Timothy S. Hart is the CFO of Multimedia Platforms, and in an SEC filing Multimedia Platforms cites his "over thirty years of accounting and finance experience including 10 years with KPMG." Hart apparently was among three KPMG accountants at the firm's Fort Lauderdale office sanctioned by the SEC allegedly for engaging "in improper professional conduct during the 1987 and 1988 audits of Sahlen & Associates, an international private investigative company with headquarters in Deerfield Beach, Florida" according to the SEC News Digest:
They failed to adequately test work-in-progress, to adequately confirm and scrutinize massively increasing receivables, and to search for irregularities. They failed to establish adequate allowances for aging receivables when collections were minimal. They relied on fraudulent sales of receivables and last-minute, defective attempts at confirmation which were falsified by management. At least $45 million of the receivables were fictitious and Sahlen was forced into liquidation.
Hart reportedly was "suspended from appearing or practicing before the Commission with a right to reapply after . . . 11 months." KPMG paid out tens of millions to settle investor lawsuits following the collapse of Sahlen & Associates as then reported by Charles Lunan for the Sun Sentinel.
Given that Multimedia Platforms and its investor relations previously have not responded to prior inquiries, this writer has not contacted it to confirm whether CFO Timothy S. Hart is the same as the one previously sanctioned by the SEC for the Sahlen & Associates auditing work performed by KPMG. The Florida Department of Business & Professional Regulation Division of Certified Public Accounting identifies only one Timothy S. Hart in its online database who appears to be the same one as the CFO at Multimedia Platforms.
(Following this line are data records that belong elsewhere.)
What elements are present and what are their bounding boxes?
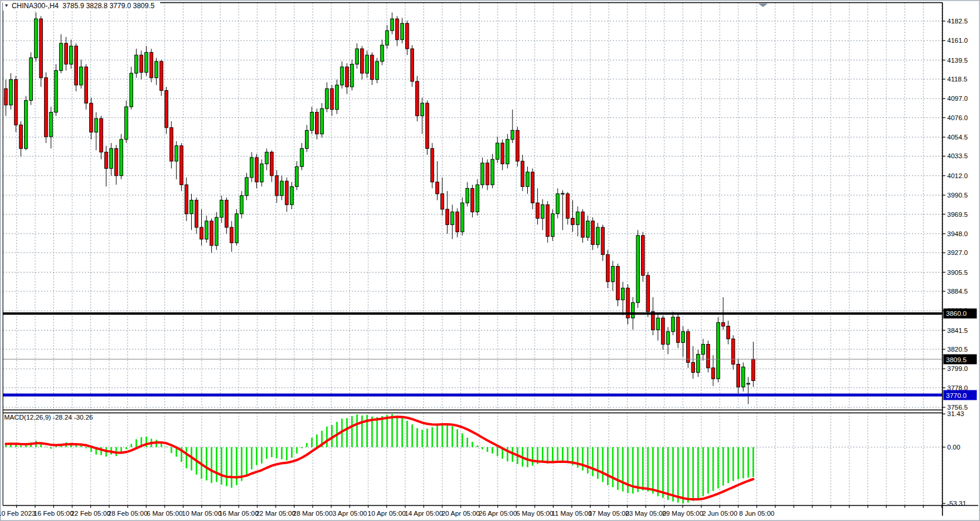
candlestick — [305, 130, 308, 148]
candlestick — [385, 30, 388, 45]
svg-text:4012.0: 4012.0 — [947, 172, 968, 179]
candlestick — [180, 146, 183, 185]
candlestick — [170, 128, 173, 161]
candlestick — [707, 344, 710, 367]
mt4-chart-window: 4182.54161.04139.54118.54097.04076.04054… — [0, 0, 980, 521]
candlestick — [285, 181, 288, 205]
candlestick — [335, 85, 338, 110]
candlestick — [55, 70, 57, 112]
candlestick — [325, 88, 328, 108]
candlestick — [310, 112, 313, 130]
svg-text:28 Mar 05:00: 28 Mar 05:00 — [293, 510, 333, 517]
candlestick — [742, 367, 745, 387]
svg-text:17 May 05:00: 17 May 05:00 — [588, 510, 629, 517]
candlestick — [697, 355, 700, 373]
candlestick — [275, 176, 278, 196]
candlestick — [471, 188, 474, 212]
candlestick — [215, 217, 218, 246]
svg-text:4118.5: 4118.5 — [947, 76, 967, 83]
candlestick — [210, 221, 213, 246]
svg-text:10 Feb 2023: 10 Feb 2023 — [0, 510, 36, 517]
svg-text:3990.5: 3990.5 — [947, 192, 968, 199]
candlestick — [416, 81, 419, 116]
svg-text:3905.5: 3905.5 — [947, 269, 968, 276]
candlestick — [426, 103, 429, 148]
svg-text:3 Apr 05:00: 3 Apr 05:00 — [333, 510, 367, 517]
candlestick — [316, 112, 318, 134]
svg-text:3841.5: 3841.5 — [947, 327, 968, 334]
symbol-dropdown-icon[interactable]: ▼ — [4, 4, 9, 8]
candlestick — [731, 339, 734, 364]
candlestick — [752, 359, 755, 381]
candlestick — [69, 46, 72, 64]
candlestick — [521, 161, 524, 186]
candlestick — [636, 236, 639, 302]
svg-text:4097.0: 4097.0 — [947, 95, 968, 102]
candlestick — [737, 365, 740, 387]
candlestick — [526, 172, 529, 187]
candlestick — [481, 163, 484, 185]
price-label-3860.0: 3860.0 — [944, 308, 977, 318]
candlestick — [245, 178, 248, 196]
candlestick — [235, 214, 238, 243]
svg-text:8 Jun 05:00: 8 Jun 05:00 — [739, 510, 774, 517]
candlestick — [476, 185, 479, 212]
candlestick — [19, 125, 22, 148]
candlestick — [621, 288, 624, 300]
svg-text:31.43: 31.43 — [947, 410, 964, 417]
candlestick — [365, 55, 368, 73]
candlestick — [190, 200, 193, 214]
candlestick — [65, 43, 67, 64]
candlestick — [646, 275, 649, 312]
candlestick — [440, 194, 443, 209]
candlestick — [606, 254, 609, 281]
candlestick — [721, 322, 724, 326]
candlestick — [531, 172, 534, 203]
chart-canvas[interactable]: 4182.54161.04139.54118.54097.04076.04054… — [0, 0, 980, 521]
svg-text:26 Apr 05:00: 26 Apr 05:00 — [479, 510, 517, 517]
svg-text:4033.5: 4033.5 — [947, 152, 968, 159]
candlestick — [436, 182, 439, 194]
candlestick — [125, 107, 128, 139]
candlestick — [330, 88, 333, 110]
candlestick — [160, 62, 162, 91]
svg-text:3860.0: 3860.0 — [946, 310, 967, 317]
candlestick — [611, 266, 614, 281]
candlestick — [501, 143, 504, 164]
candlestick — [45, 78, 48, 137]
candlestick — [345, 67, 348, 87]
candlestick — [74, 46, 77, 86]
candlestick — [571, 218, 574, 224]
candlestick — [701, 344, 704, 354]
candlestick — [430, 148, 433, 182]
candlestick — [581, 212, 584, 237]
svg-text:10 Mar 05:00: 10 Mar 05:00 — [182, 510, 222, 517]
svg-text:28 Feb 05:00: 28 Feb 05:00 — [108, 510, 148, 517]
candlestick — [225, 200, 228, 227]
svg-text:3770.0: 3770.0 — [946, 392, 967, 399]
candlestick — [104, 152, 107, 169]
svg-text:3927.0: 3927.0 — [947, 249, 968, 256]
candlestick — [14, 80, 17, 125]
svg-text:0.00: 0.00 — [947, 444, 960, 451]
candlestick — [110, 148, 113, 168]
candlestick — [165, 90, 168, 127]
candlestick — [576, 212, 579, 225]
candlestick — [381, 45, 384, 62]
svg-text:4161.0: 4161.0 — [947, 37, 968, 44]
svg-text:22 Mar 05:00: 22 Mar 05:00 — [256, 510, 296, 517]
candlestick — [727, 326, 730, 339]
svg-text:-53.31: -53.31 — [947, 500, 967, 507]
candlestick — [591, 221, 594, 244]
candlestick — [747, 383, 750, 384]
candlestick — [29, 58, 32, 101]
svg-text:16 Mar 05:00: 16 Mar 05:00 — [219, 510, 259, 517]
candlestick — [681, 332, 684, 343]
svg-text:3969.5: 3969.5 — [947, 211, 968, 218]
candlestick — [300, 148, 303, 166]
candlestick — [395, 19, 398, 40]
candlestick — [4, 88, 7, 105]
candlestick — [496, 143, 499, 159]
svg-text:5 May 05:00: 5 May 05:00 — [516, 510, 553, 517]
candlestick — [270, 152, 273, 176]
Timothy Hart also is the CFO of Continental Rail Corp (OTCQB:CRCX) which is a short line and regional freight railroad holding company with a business plan to make strategic acquisitions. Continental Rail discloses in an SEC report for the quarter ended June 30, 2015 that it's "in the early stages of implementing our business model and we presently do not own any ancillary or complimentary operations for short line or regional freight railroad companies or any rolling stock for lease to railroads or shippers." The stock price for CRCX is well off its historic highs, and the last trade was for well under a buck. Continental Rail's quarterly report raises "substantial doubt about the Company's ability to continue as a going concern," and further cites that "we have incurred net losses of $4.89 million since inception through June 30, 2015" and "we do not have sufficient capital to fund our current operating expenses for the next 12 months." In January 2014 Continental Rail and Timothy Hart were among the co-defendants sued in a Broward County, FL court by a major shareholder alleging breach of fiduciary duty, tortious interference with business relations and a fraudulent transfer of assets. The defendants deny the allegations.